| Exercise instructions |
Keep only the lines of the data below that contain "Facebook", and copy them.

(Transcribed page contents)
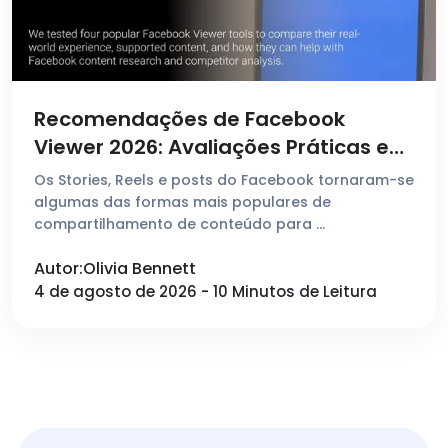
Recomendações de Facebook
Viewer 2026: Avaliações Práticas e
Comparação de 4 Ferramentas
Os Stories, Reels e posts do Facebook tornaram-se
Populares
algumas das formas mais populares de
compartilhamento de conteúdo para …
Autor:Olivia Bennett
4 de agosto de 2026 - 10 Minutos de Leitura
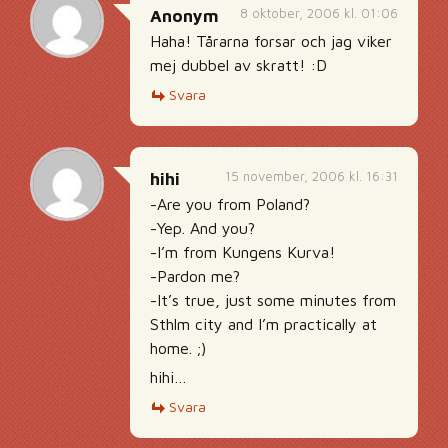
8 oktober, 2006 kl. 01:06
Anonym
Haha! Tårarna forsar och jag viker
mej dubbel av skratt! :D
Svara
15 november, 2006 kl. 16:31
hihi
-Are you from Poland?
-Yep. And you?
-I’m from Kungens Kurva!
-Pardon me?
-It’s true, just some minutes from
Sthlm city and I’m practically at
home. ;)
hihi…
Svara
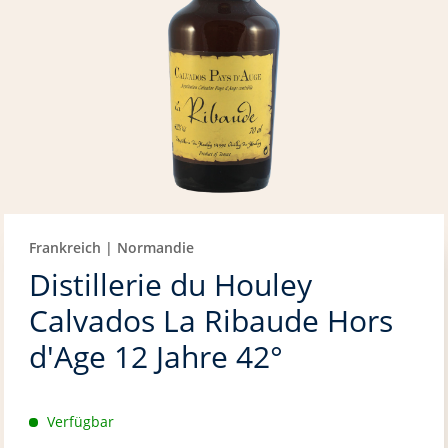
Frankreich | Normandie
Distillerie du Houley
Calvados La Ribaude Hors
d'Age 12 Jahre 42°
Verfügbar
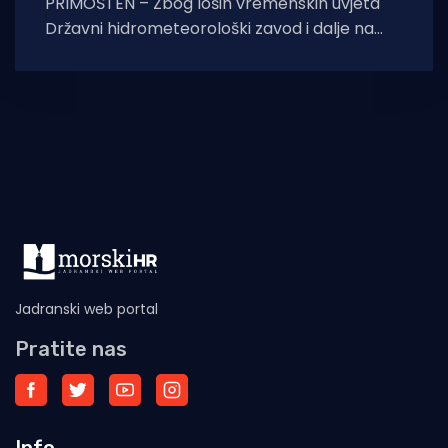
PRIMOŠTEN – Zbog loših vremenskih uvjeta
Državni hidrometeorološki zavod i dalje na
snazi drži narančasti meteoalarm za srednji i
sjeverni Jadran,
Jadranski web portal
Pratite nas
Info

| Exercise response |
Recomendações de Facebook
Os Stories, Reels e posts do Facebook tornaram-se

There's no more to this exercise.